Perjanjian itu ditandatangani oleh Perdana Menteri Israel Benjamin Netanyahu, Menteri Luar Negeri Bahrain serta Menteri Luar Negeri UEA. Seremoni di halaman Gedung Putih dihadiri ratusan orang, namun tidak ada jabat tangan karena kekhawatiran penularan COVID-19.

Pemerintahan Presiden Donald Trump mengatur perjanjian bersejarah itu pada bulan lalu menjelang pemilihan umum AS. Trump mengatakan perjanjian itu akan menjadi dasar perdamaian komprehensif di Timur Tengah.
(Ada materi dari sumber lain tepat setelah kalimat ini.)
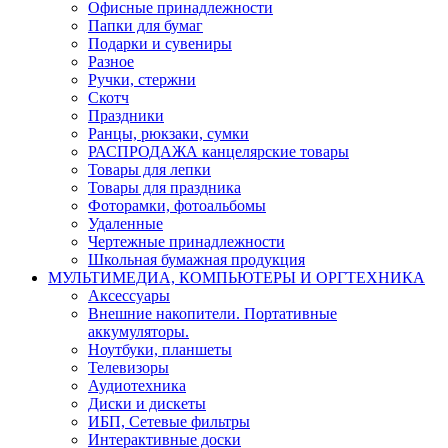
Офисные принадлежности
Папки для бумаг
Подарки и сувениры
Разное
Ручки, стержни
Скотч
Праздники
Ранцы, рюкзаки, сумки
РАСПРОДАЖА канцелярские товары
Товары для лепки
Товары для праздника
Фоторамки, фотоальбомы
Удаленные
Чертежные принадлежности
Школьная бумажная продукция
МУЛЬТИМЕДИА, КОМПЬЮТЕРЫ И ОРГТЕХНИКА
Аксессуары
Внешние накопители. Портативные
аккумуляторы.
Ноутбуки, планшеты
Телевизоры
Аудиотехника
Диски и дискеты
ИБП, Сетевые фильтры
Интерактивные доски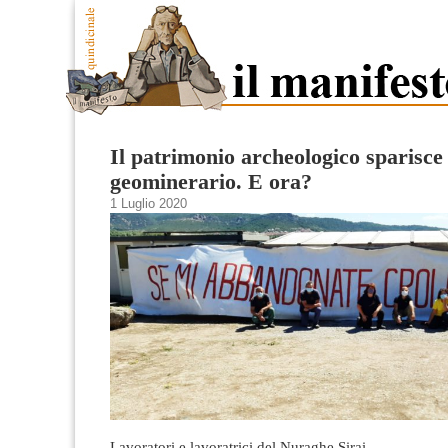
Il patrimonio archeologico sparisce
geominerario. E ora?
1 Luglio 2020
Lavoratori e lavoratrici del Nuraghe Sirai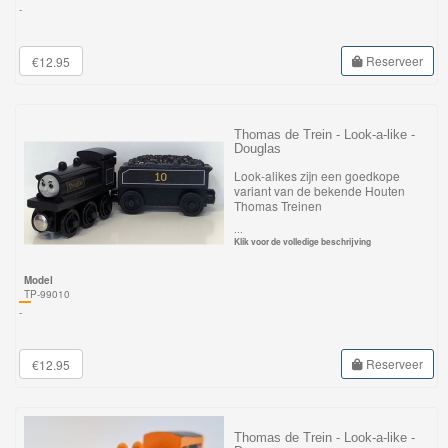
Minis
-
Houten
Reserveer
€12.95
Speelgoed
Thomas
Thomas de Trein - Look-a-like -
Douglas
Pre-
Look-alikes zijn een goedkope
School
variant van de bekende Houten
Thomas Treinen
Chuggington
...
Klik voor de volledige beschrijving
Hot
Model
TP-99010
Wheels
-
Majorette
Reserveer
€12.95
autos
Siku
Thomas de Trein - Look-a-like -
Presiden dari Partai Republik itu juga mengatakan bahwa perjanjian damai antara Israel, UEA, dan Bahrain itu akan mengakhiri konflik dan perpecahan di kawasan Timur Tengah.

"Berkat keberanian para pemimpin dari ketiga negara ini, kami mengambil langkah besar menuju masa depan di mana orang-orang dari semua agama dan latar belakang hidup bersama dalam damai dan kemakmuran," kata Trump.

Bahrain menjadi negara Arab keempat yang menjalin hubungan diplomatik dengan Israel setelah Mesir pada 1979, Yordania pada 1994, dan UEA pada Agustus 2020.

Kesepakatan normalisasi itu menuai kecaman publik Palestina. Mereka menyebut kesepakatan tidak mengakomodir kepentingan Palestina dan mengabaikan hak-hak mereka.

Otoritas Palestina mengatakan setiap kesepakatan dengan Israel harus didasarkan pada Prakarsa Perdamaian Arab tahun 2002 dengan prinsip "tanah untuk perdamaian" dan bukan "perdamaian untuk perdamaian" seperti yang dipertahankan Israel.